Igor
Igor

Reputation: 1464

How to escape double quotes while reading from a file and passing the content to another executer with shellscript?

I got a problem with shellscript here.

I need to read a json file and pass this as a string using another command. Basically what I'm doing is reading a json file that has a schema validator and passing this schema validator do Mongo while creating a new collection.

If I pass the command like this from my .sh file:

mongo $DATABASE -u $MY_USER -p $PASS --eval "db.createCollection('$MY_COLLECTION', { validator: { \$jsonSchema: { \"bsonType\":\"object\", \"additionalProperties\":false, \"required\":[ \"mongo-modified\", \"mongo-revision\" ], \"properties\":{ \"_id\":{}, \"Description\":{\"bsonType\":\"string\"},\"mongo-modified\":{\"bsonType\":\"date\"},\"mongo-revision\":{\"bsonType\":\"string\"},\"Summary\":{\"bsonType\":\"string\"}}} } });"

Then it works fine. As you can see I had to escape all the double quotes to make it work. The problem is that instead of having it hardcoded there I'll be reading from a json file like this:

VALIDATOR=`cat /tmp/schema-validator.json`

And then I'll call mongo like this:

mongo $DATABASE -u $MY_USER -p $PASS --eval "db.createCollection('$MY_COLLECTION', { validator: { $VALIDATOR } });"

It's not working this way and I believe the reason is the quotes I have inside my $VALIDATOR.

The Json file looks like this:

{
    "bsonType": "object",
    "additionalProperties": false,
    "required": [
        "mongo-modified",
        "mongo-revision"
    ],
    "properties": {
        "_id": {

        },
    "Description": {
        "bsonType": "string"
    },
    "mongo-modified": {
        "bsonType": "date"
    },
    "mongo-revision": {
        "bsonType": "string"
    },
    "Summary": {
        "bsonType": "string"
    }
}

Another possible reason would be having multiple lines. Either way I'm kind of stuck with that.

If someone could give me a direction on that it would be great.

Thanks!

Upvotes: 0

Views: 393

Answers (2)

David Maze
David Maze

Reputation: 159865

If you have that much data you're trying to escape, and especially since it looks like you're trying to write an entire script, you'll be far better off writing it to a file and passing the filename as a parameter to mongo.

The one trick is that you need to get the $MY_COLLECTION variable injected somehow. It looks like you can both --eval a fragment and load a script, which in your case might look like

mongo ... --eval "my_collection = '$MY_COLLECTION'" createCollection.js

Another trick that looks like it will work is to put your script in a shell heredoc and pass it to mongo on stdin, rather than trying to stuff it into --eval.

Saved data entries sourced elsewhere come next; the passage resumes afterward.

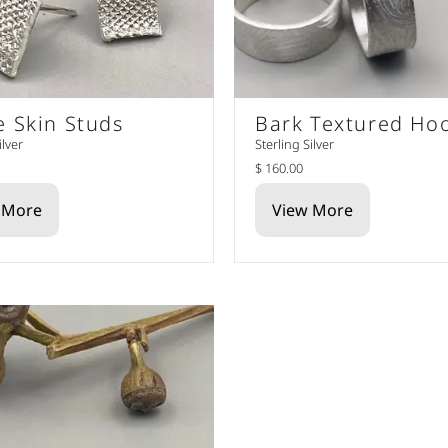
e Skin Studs
Bark Textured Ho
ilver
Sterling Silver
$ 160.00
 More
View More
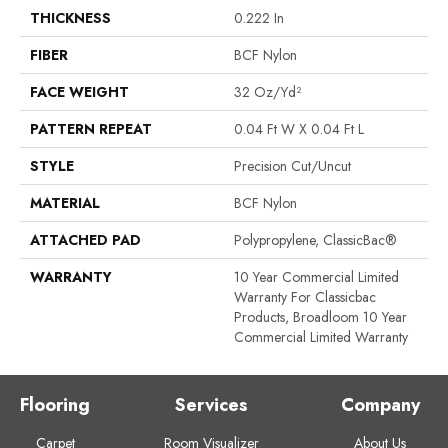
THICKNESS
0.222 In
FIBER
BCF Nylon
FACE WEIGHT
32 Oz/yd²
PATTERN REPEAT
0.04 Ft W X 0.04 Ft L
STYLE
Precision Cut/Uncut
MATERIAL
BCF Nylon
ATTACHED PAD
Polypropylene, ClassicBac®
WARRANTY
10 Year Commercial Limited
Warranty For Classicbac
Products, Broadloom 10 Year
Commercial Limited Warranty
Flooring
Services
Company
Carpet
Room Visualizer
About Us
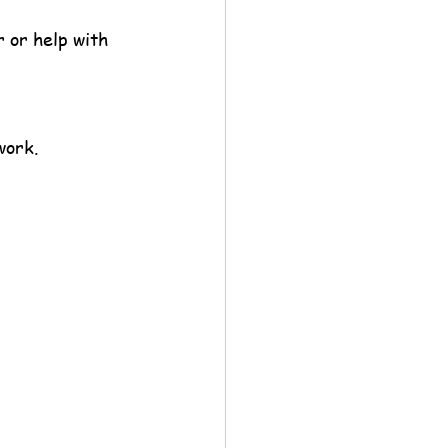
 or help with 
work.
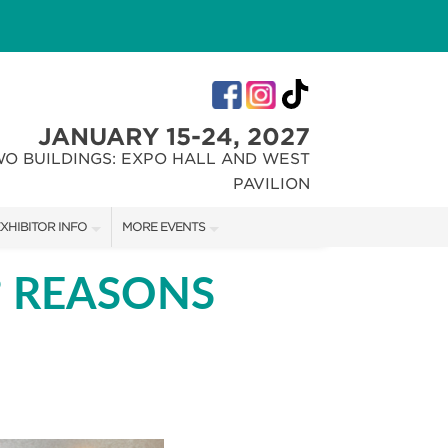
JANUARY 15-24, 2027
WO BUILDINGS: EXPO HALL AND WEST
PAVILION
XHIBITOR INFO
MORE EVENTS
XHIBITOR KIT
INDIANA FLOWER + PATIO SHOW
 REASONS
IRST-TIME EXHIBITORS
CHRISTMAS GIFT + HOBBY SHOW
IES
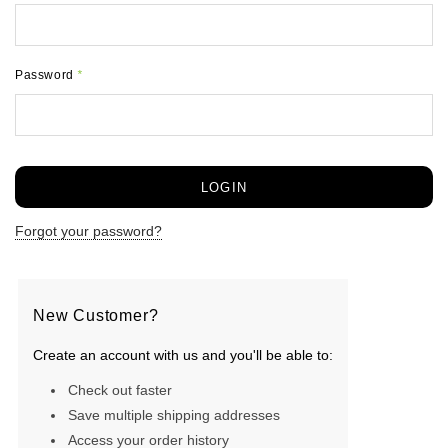
Password
*
Forgot your password?
New Customer?
Create an account with us and you'll be able to:
Check out faster
Save multiple shipping addresses
Access your order history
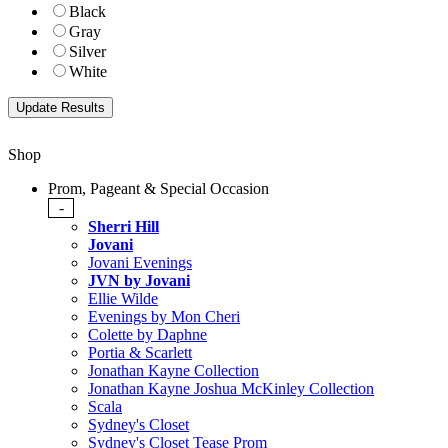
Black
Gray
Silver
White
Shop
Prom, Pageant & Special Occasion
-
Sherri Hill
Jovani
Jovani Evenings
JVN by Jovani
Ellie Wilde
Evenings by Mon Cheri
Colette by Daphne
Portia & Scarlett
Jonathan Kayne Collection
Jonathan Kayne Joshua McKinley Collection
Scala
Sydney's Closet
Sydney's Closet Tease Prom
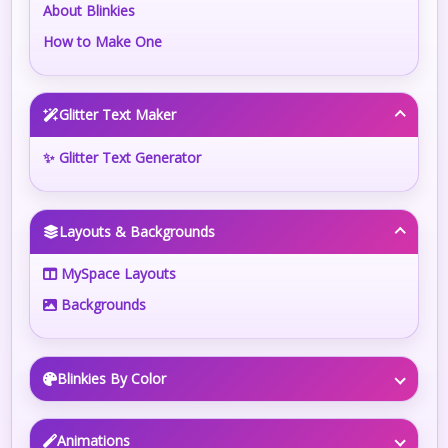
About Blinkies
How to Make One
Glitter Text Maker
✨ Glitter Text Generator
Layouts & Backgrounds
MySpace Layouts
Backgrounds
Blinkies By Color
Animations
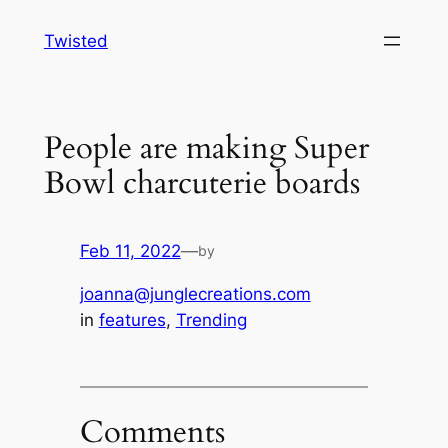
Skip
Twisted
to
content
People are making Super
Bowl charcuterie boards
Feb 11, 2022
—
by
joanna@junglecreations.com
in
features
, 
Trending
Comments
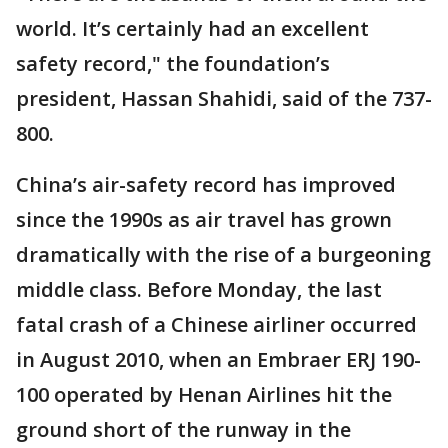
world. It’s certainly had an excellent
safety record," the foundation’s
president, Hassan Shahidi, said of the 737-
800.
China’s air-safety record has improved
since the 1990s as air travel has grown
dramatically with the rise of a burgeoning
middle class. Before Monday, the last
fatal crash of a Chinese airliner occurred
in August 2010, when an Embraer ERJ 190-
100 operated by Henan Airlines hit the
ground short of the runway in the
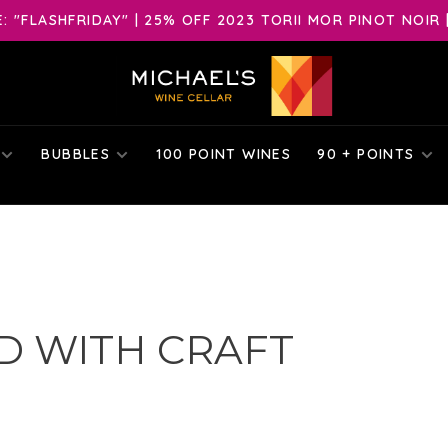
 "FLASHFRIDAY" | 25% OFF 2023 TORII MOR PINOT NOIR 
BUBBLES
100 POINT WINES
90 + POINTS
D WITH CRAFT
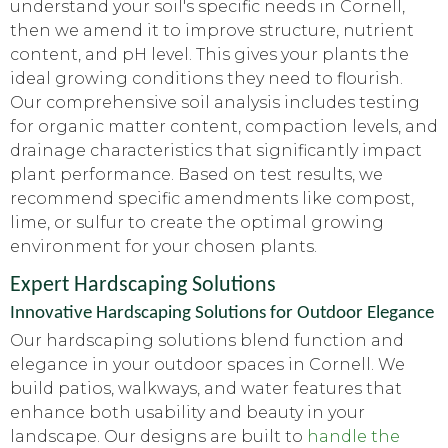
understand your soil's specific needs in Cornell,
then we amend it to improve structure, nutrient
content, and pH level. This gives your plants the
ideal growing conditions they need to flourish.
Our comprehensive soil analysis includes testing
for organic matter content, compaction levels, and
drainage characteristics that significantly impact
plant performance. Based on test results, we
recommend specific amendments like compost,
lime, or sulfur to create the optimal growing
environment for your chosen plants.
Expert Hardscaping Solutions
Innovative Hardscaping Solutions for Outdoor Elegance
Our hardscaping solutions blend function and
elegance in your outdoor spaces in Cornell. We
build patios, walkways, and water features that
enhance both usability and beauty in your
landscape. Our designs are built to
handle the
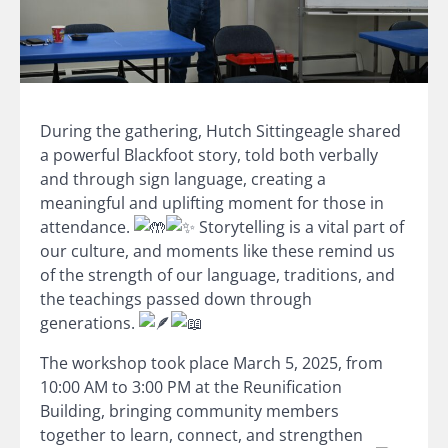
During the gathering, Hutch Sittingeagle shared
a powerful Blackfoot story, told both verbally
and through sign language, creating a
meaningful and uplifting moment for those in
attendance.
Storytelling is a vital part of
our culture, and moments like these remind us
of the strength of our language, traditions, and
the teachings passed down through
generations.
The workshop took place March 5, 2025, from
10:00 AM to 3:00 PM at the Reunification
Building, bringing community members
together to learn, connect, and strengthen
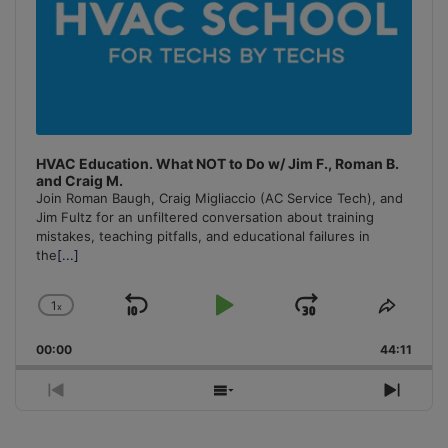
HVAC Education. What NOT to Do w/ Jim F., Roman B.
and Craig M.
Join Roman Baugh, Craig Migliaccio (AC Service Tech), and
Jim Fultz for an unfiltered conversation about training
mistakes, teaching pitfalls, and educational failures in
the
[...]
1
x
Skip
Play
Jump
Change
Share
Playback
This
Backward
Pause
Forward
00:00
Rate
44:11
Episo
Previous
Show
Next
Episode
Episodes
Episo
List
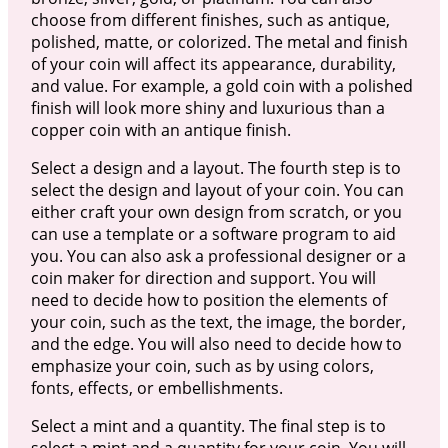
choose from different finishes, such as antique,
polished, matte, or colorized. The metal and finish
of your coin will affect its appearance, durability,
and value. For example, a gold coin with a polished
finish will look more shiny and luxurious than a
copper coin with an antique finish.
Select a design and a layout. The fourth step is to
select the design and layout of your coin. You can
either craft your own design from scratch, or you
can use a template or a software program to aid
you. You can also ask a professional designer or a
coin maker for direction and support. You will
need to decide how to position the elements of
your coin, such as the text, the image, the border,
and the edge. You will also need to decide how to
emphasize your coin, such as by using colors,
fonts, effects, or embellishments.
Select a mint and a quantity. The final step is to
select a mint and a quantity for your coin. You will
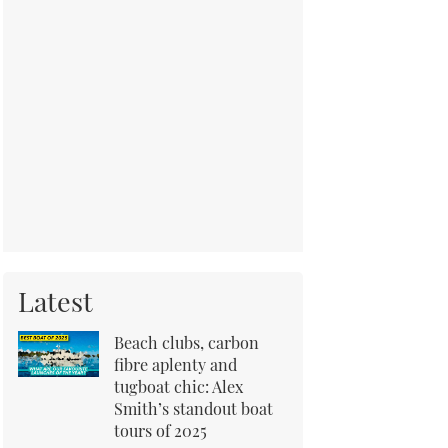
Latest
Beach clubs, carbon
fibre aplenty and
tugboat chic: Alex
Smith’s standout boat
tours of 2025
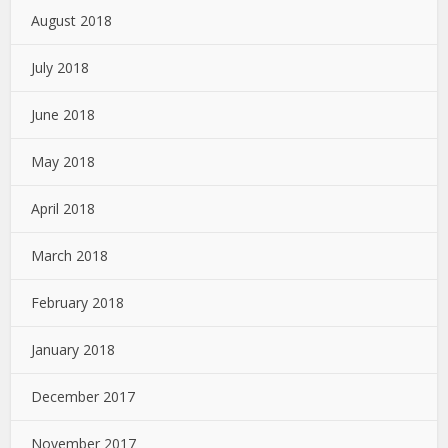
August 2018
July 2018
June 2018
May 2018
April 2018
March 2018
February 2018
January 2018
December 2017
November 2017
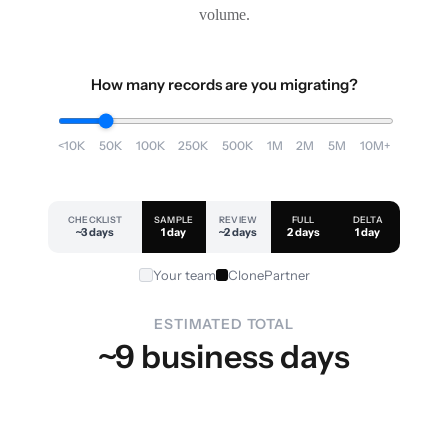
volume.
How many records are you migrating?
<10K
50K
100K
250K
500K
1M
2M
5M
10M+
CHECKLIST
SAMPLE
REVIEW
FULL
DELTA
~3 days
1 day
~2 days
2 days
1 day
Your team
ClonePartner
ESTIMATED TOTAL
~9 business days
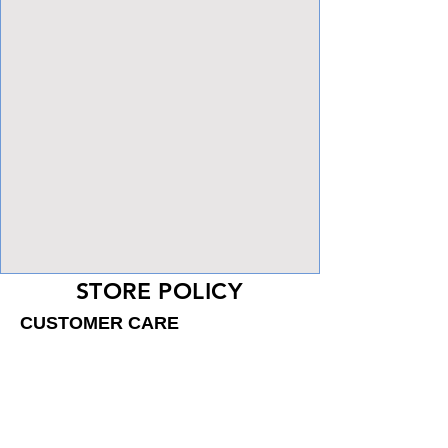
View Focalpoints
STORE POLICY
CUSTOMER CARE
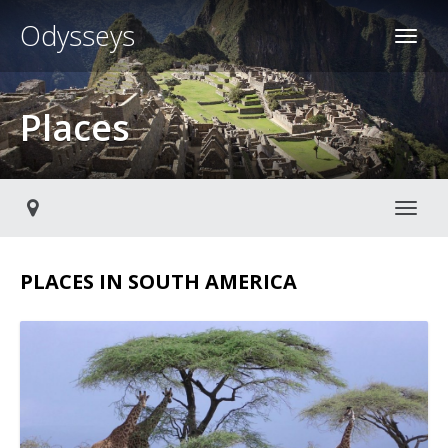
Odysseys
Places
Toggl
PLACES IN SOUTH AMERICA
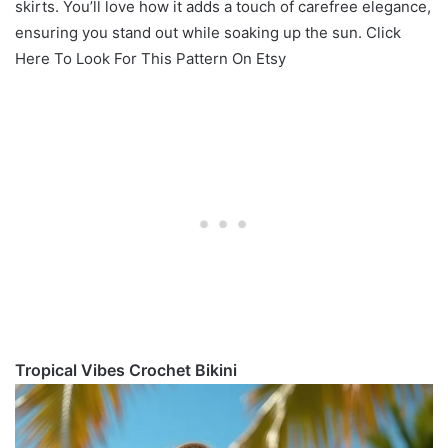
skirts. You’ll love how it adds a touch of carefree elegance,
ensuring you stand out while soaking up the sun. Click
Here To Look For This Pattern On Etsy
Tropical Vibes Crochet Bikini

Within your script it's also probably better to load the validator definition as a JSON object, rather than trying to use shell interpolation to inject it.

Upvotes: 1

George Whiteside
George Whiteside

Reputation: 1

To escape all of the double quotes and trim the whitespace from the json file, you could do something like this.

VALIDATOR=$(
     # replace " with \"
     sed 's/\"/\\\"/g' /tmp/schema-validator.json |
         # delete newlines
         tr -d '\n' |
         # squeeze spaces (delete all but one space)
         tr -s ' ')

See the man pages for sed and tr for more info about how they work.